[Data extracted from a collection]
_ _ _ _

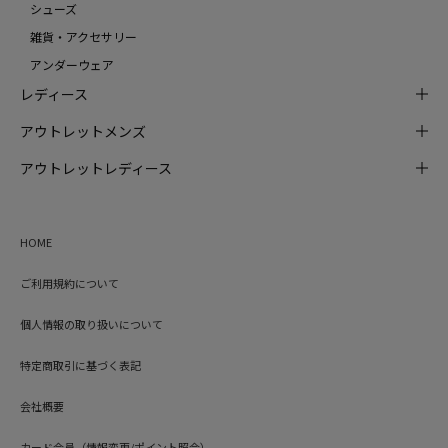
シューズ
雑貨・アクセサリー
アンダーウェア
レディース
アウトレットメンズ
アウトレットレディース
HOME
ご利用規約について
個人情報の取り扱いについて
特定商取引に基づく表記
会社概要
カード会員（情報変更/ポイント照会）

_ _ _ _

TASK REQUIREMENTS - An exact copy of the entries, minus the pictures, is what to return.

OUTPUT FOR THIS EXERCISE -
シューズ
雑貨・アクセサリー
アンダーウェア
レディース
アウトレットメンズ
アウトレットレディース
HOME
ご利用規約について
個人情報の取り扱いについて
特定商取引に基づく表記
会社概要
カード会員（情報変更/ポイント照会）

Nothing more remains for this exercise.